I was diagnosed at 16 then taken off Levothyroxine at 23, back on after I had an operation and half my thyroid removed, thinking it was cancer but it was not. now alternate between 50 and 75 mg. alternate dates which is what works for me. My THS is now level, but I still feel tired, very cold but also have Raynaud's, which often goes with an under active thyroid. Have you been checked for that? do your extremities die off even in the summer? I take a lot of medication for a scoliosis so feel constantly doped up and sleepy. I still volunteer full time + hours as I am better when busy.
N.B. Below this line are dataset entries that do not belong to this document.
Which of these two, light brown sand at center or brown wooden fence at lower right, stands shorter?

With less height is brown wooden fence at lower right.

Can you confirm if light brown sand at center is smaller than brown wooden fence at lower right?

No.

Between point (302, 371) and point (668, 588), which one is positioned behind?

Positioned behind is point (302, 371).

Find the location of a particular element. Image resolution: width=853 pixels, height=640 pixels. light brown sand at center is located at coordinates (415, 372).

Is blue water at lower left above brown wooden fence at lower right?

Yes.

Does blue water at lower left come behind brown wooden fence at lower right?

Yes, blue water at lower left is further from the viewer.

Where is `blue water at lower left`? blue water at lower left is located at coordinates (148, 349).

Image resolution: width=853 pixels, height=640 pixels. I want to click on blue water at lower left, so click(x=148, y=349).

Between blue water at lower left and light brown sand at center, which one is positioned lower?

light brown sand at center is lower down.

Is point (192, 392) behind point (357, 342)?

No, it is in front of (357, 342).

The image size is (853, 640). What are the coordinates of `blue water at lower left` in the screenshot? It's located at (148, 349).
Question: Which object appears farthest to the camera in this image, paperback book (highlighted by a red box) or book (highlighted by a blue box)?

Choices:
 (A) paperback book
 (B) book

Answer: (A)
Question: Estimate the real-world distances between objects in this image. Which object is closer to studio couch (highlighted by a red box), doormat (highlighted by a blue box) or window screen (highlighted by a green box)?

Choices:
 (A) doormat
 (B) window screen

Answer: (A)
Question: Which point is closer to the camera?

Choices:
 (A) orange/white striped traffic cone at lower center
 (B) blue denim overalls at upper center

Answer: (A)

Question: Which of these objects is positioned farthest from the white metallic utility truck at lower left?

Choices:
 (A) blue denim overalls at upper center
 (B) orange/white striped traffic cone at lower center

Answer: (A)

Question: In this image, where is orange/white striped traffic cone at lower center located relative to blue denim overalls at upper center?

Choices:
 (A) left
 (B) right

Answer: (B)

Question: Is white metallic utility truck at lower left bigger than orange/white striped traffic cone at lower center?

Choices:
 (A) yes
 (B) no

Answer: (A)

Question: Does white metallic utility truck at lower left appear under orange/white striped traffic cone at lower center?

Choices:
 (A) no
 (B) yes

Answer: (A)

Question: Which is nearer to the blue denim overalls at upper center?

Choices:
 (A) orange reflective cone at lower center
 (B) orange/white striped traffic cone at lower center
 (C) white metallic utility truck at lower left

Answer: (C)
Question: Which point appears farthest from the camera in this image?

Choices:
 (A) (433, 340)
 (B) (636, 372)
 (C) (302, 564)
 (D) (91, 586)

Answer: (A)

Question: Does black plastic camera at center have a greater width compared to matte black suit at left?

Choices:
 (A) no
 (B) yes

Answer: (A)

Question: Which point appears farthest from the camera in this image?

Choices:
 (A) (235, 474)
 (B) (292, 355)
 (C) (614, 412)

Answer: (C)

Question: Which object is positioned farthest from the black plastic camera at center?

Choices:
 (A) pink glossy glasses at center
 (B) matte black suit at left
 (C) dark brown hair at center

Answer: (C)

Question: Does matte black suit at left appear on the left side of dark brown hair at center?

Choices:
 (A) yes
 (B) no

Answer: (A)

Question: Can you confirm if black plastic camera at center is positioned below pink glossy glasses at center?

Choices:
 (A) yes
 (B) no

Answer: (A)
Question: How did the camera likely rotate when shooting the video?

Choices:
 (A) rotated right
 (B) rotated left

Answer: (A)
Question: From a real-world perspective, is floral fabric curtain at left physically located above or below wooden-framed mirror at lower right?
your dosage seems very low. Also a good tip I take my thyroxine if I wake up about 6ish so that there is a good gap between that and my BP meds. You should leave 30mins after taking thyroxine before eating

My under active thyroid makes me feel cold all the time! I hate it!
I’m on thyroxine. I’ve been on it for years.
Being cold, tired, low moods are many conditions -
Just adapt your life accordingly but do try and go out even if you’re ’not Feeling up to it’!
Good luck

I have been on Levothyroxine for 30 years. Its never quite the same as having a fully functioning gland and I have completely lost eye brows and have frontal hair loss but at least it has kept me alive. As another poster said, I feel sorry for women who would have died in the past due to this condition.